#### What is required:
Output only the lines below from the one containing "Stay informed with the latest movies &" to the one containing "By the way, if", exactly as written, both ends kept.

#### Data shown:

-- Opening Marker --

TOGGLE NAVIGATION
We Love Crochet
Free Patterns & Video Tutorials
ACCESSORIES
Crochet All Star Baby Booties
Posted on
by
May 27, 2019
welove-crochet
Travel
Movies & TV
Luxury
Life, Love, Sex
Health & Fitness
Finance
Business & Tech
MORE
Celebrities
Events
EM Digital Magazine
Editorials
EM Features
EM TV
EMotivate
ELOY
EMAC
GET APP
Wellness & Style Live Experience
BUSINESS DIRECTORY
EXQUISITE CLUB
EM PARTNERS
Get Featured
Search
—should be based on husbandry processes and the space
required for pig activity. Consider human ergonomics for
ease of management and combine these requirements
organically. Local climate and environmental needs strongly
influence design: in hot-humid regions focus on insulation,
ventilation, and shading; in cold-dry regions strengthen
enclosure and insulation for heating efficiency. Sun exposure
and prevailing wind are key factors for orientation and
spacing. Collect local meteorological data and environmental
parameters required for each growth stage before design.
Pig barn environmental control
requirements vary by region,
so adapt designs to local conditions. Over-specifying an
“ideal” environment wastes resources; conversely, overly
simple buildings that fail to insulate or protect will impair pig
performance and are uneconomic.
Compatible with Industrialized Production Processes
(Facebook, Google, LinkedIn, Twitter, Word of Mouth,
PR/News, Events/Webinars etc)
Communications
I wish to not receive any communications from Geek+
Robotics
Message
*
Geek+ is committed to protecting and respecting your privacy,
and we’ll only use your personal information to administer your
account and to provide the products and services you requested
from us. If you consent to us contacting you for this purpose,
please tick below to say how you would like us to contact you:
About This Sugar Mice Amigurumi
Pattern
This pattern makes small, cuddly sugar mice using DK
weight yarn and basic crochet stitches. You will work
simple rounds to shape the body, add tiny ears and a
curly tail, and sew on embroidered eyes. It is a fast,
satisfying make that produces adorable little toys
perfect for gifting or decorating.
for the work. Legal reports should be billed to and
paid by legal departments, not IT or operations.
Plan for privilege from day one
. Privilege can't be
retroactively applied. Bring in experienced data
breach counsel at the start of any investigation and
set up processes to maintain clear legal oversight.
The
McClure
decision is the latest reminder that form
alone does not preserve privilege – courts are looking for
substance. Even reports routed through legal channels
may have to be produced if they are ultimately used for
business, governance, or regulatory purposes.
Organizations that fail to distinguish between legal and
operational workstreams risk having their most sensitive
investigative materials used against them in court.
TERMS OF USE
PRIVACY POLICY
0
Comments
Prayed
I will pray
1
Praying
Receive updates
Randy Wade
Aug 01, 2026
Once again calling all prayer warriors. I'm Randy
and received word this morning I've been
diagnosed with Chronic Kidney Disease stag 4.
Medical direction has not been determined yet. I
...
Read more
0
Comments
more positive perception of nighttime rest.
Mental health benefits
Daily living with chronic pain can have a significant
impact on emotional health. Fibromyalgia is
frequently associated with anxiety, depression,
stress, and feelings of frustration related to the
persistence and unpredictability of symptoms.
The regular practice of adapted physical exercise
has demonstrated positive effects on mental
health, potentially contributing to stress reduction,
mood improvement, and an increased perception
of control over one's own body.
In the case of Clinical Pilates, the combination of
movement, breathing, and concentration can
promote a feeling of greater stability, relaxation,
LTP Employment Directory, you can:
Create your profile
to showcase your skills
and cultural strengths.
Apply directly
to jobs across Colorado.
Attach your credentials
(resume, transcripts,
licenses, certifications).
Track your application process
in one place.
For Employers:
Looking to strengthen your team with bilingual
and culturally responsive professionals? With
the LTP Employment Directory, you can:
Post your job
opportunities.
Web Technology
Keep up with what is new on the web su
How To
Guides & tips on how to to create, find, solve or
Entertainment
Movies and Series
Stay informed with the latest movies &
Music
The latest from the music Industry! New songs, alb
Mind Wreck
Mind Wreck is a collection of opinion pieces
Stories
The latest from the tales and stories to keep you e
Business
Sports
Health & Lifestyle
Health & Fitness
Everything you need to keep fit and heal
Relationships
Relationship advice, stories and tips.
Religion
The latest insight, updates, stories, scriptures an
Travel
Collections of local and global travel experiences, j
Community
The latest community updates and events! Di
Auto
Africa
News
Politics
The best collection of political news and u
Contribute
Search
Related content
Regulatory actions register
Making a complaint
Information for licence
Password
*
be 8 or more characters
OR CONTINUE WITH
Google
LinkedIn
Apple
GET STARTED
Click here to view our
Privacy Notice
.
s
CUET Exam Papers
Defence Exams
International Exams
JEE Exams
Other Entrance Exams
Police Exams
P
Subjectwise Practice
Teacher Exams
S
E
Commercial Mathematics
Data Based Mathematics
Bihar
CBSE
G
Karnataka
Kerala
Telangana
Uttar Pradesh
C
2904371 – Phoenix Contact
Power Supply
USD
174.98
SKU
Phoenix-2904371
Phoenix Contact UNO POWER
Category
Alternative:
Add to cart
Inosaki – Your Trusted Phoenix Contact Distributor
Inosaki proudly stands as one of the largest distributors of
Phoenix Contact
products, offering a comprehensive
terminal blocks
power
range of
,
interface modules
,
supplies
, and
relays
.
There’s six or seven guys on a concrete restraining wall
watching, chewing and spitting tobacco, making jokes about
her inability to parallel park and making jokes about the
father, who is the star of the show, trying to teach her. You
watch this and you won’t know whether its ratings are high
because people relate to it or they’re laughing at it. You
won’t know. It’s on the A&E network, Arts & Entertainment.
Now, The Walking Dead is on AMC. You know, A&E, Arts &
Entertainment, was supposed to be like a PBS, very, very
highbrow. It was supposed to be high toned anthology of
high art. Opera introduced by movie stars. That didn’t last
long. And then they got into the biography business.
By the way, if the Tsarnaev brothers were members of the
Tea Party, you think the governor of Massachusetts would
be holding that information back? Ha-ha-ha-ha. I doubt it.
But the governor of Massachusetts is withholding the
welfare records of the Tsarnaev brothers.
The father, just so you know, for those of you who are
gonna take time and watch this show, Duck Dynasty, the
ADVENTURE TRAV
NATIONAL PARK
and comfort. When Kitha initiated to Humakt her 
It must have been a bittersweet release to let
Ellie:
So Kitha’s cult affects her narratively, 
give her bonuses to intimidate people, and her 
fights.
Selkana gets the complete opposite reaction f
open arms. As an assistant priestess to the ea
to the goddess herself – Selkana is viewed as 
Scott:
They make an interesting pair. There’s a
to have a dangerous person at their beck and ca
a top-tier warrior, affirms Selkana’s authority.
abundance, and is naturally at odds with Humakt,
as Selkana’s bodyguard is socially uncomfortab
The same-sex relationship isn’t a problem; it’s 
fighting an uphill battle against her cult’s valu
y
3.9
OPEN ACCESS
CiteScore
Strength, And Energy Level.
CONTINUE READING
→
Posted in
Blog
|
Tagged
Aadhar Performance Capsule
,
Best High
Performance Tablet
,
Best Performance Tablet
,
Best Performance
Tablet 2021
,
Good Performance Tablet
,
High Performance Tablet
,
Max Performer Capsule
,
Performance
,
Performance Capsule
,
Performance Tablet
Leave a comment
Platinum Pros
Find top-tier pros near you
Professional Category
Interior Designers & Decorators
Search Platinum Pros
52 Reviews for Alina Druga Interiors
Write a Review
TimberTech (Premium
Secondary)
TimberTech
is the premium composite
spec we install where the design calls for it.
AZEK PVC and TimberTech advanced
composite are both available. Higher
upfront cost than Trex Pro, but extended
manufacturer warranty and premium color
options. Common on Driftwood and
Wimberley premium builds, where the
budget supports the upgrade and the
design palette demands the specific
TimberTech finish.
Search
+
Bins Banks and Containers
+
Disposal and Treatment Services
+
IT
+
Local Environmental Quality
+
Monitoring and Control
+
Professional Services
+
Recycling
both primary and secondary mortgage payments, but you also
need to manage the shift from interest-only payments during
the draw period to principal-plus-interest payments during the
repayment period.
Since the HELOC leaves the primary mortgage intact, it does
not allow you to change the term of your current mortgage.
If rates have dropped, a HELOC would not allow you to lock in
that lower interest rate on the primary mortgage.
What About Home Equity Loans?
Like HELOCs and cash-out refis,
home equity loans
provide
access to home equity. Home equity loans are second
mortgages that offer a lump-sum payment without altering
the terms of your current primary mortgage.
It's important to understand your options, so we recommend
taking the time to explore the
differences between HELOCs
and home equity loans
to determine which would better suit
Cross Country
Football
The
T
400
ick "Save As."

-- Closing Marker --

#### Written solution:
Stay informed with the latest movies &
Music
The latest from the music Industry! New songs, alb
Mind Wreck
Mind Wreck is a collection of opinion pieces
Stories
The latest from the tales and stories to keep you e
Business
Sports
Health & Lifestyle
Health & Fitness
Everything you need to keep fit and heal
Relationships
Relationship advice, stories and tips.
Religion
The latest insight, updates, stories, scriptures an
Travel
Collections of local and global travel experiences, j
Community
The latest community updates and events! Di
Auto
Africa
News
Politics
The best collection of political news and u
Contribute
Search
Related content
Regulatory actions register
Making a complaint
Information for licence
Password
*
be 8 or more characters
OR CONTINUE WITH
Google
LinkedIn
Apple
GET STARTED
Click here to view our
Privacy Notice
.
s
CUET Exam Papers
Defence Exams
International Exams
JEE Exams
Other Entrance Exams
Police Exams
P
Subjectwise Practice
Teacher Exams
S
E
Commercial Mathematics
Data Based Mathematics
Bihar
CBSE
G
Karnataka
Kerala
Telangana
Uttar Pradesh
C
2904371 – Phoenix Contact
Power Supply
USD
174.98
SKU
Phoenix-2904371
Phoenix Contact UNO POWER
Category
Alternative:
Add to cart
Inosaki – Your Trusted Phoenix Contact Distributor
Inosaki proudly stands as one of the largest distributors of
Phoenix Contact
products, offering a comprehensive
terminal blocks
power
range of
,
interface modules
,
supplies
, and
relays
.
There’s six or seven guys on a concrete restraining wall
watching, chewing and spitting tobacco, making jokes about
her inability to parallel park and making jokes about the
father, who is the star of the show, trying to teach her. You
watch this and you won’t know whether its ratings are high
because people relate to it or they’re laughing at it. You
won’t know. It’s on the A&E network, Arts & Entertainment.
Now, The Walking Dead is on AMC. You know, A&E, Arts &
Entertainment, was supposed to be like a PBS, very, very
highbrow. It was supposed to be high toned anthology of
high art. Opera introduced by movie stars. That didn’t last
long. And then they got into the biography business.
By the way, if the Tsarnaev brothers were members of the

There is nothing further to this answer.